Certain 2016 income tax rate changes may need to be reflected in your interim financial statements under IFRS, ASPE or US GAAP.
If you are involved in preparing financial reports for corporations or other organizations, certain 2016 income tax rate and other changes may need to be reflected in your interim period financial statements under International Financial Reporting Standards (IFRS), Accounting Standards for Private Enterprises (ASPE) or U.S. generally accepted accounting principles (U.S. GAAP).
Although the federal general income tax rate for 2016 has not changed, New Brunswick and Newfoundland and Labrador have both increased their general corporate income tax rates for 2016. Note that Quebec’s gradual reduction of its general corporate tax rate as proposed in its 2015 budget is still not substantively enacted or enacted for tax accounting purposes. Under the proposal, Quebec plans to gradually reduce its general corporate tax rate to 11.5% (from the 11.9% current level) over four years starting in 2017.

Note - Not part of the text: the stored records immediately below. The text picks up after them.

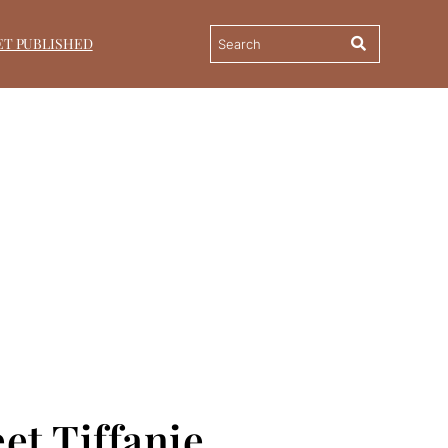
ET PUBLISHED
et Tiffanie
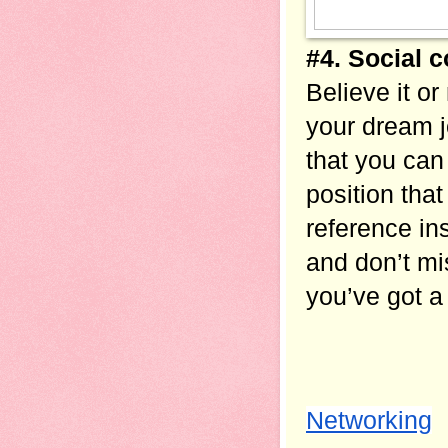
#4. Social 
Believe it or
your dream 
that you can 
position that
reference in
and don’t mi
you’ve got a
Networking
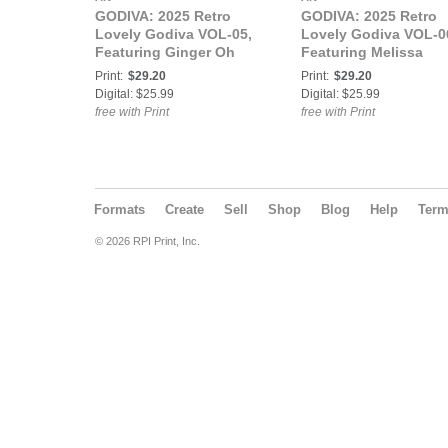
GODIVA: 2025 Retro
GODIVA: 2025 Retro
Lovely Godiva VOL-05,
Lovely Godiva VOL-0
Featuring Ginger Oh
Featuring Melissa
Snap
Steele
Print:
$29.20
Print:
$29.20
Digital: $25.99
Digital: $25.99
free with Print
free with Print
Formats
Create
Sell
Shop
Blog
Help
Ter
© 2026 RPI Print, Inc.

The federal small business income tax rate had been scheduled to fall but the federal government cancelled further cuts in the rate in its 2016 budget. (The rate was scheduled to fall to 9% by 2019.) As a result, the federal small business rate will remain at its current level of 10.5% for 2016 and subsequent years. Two provinces, Alberta and New Brunswick, both decreased their small business tax rates.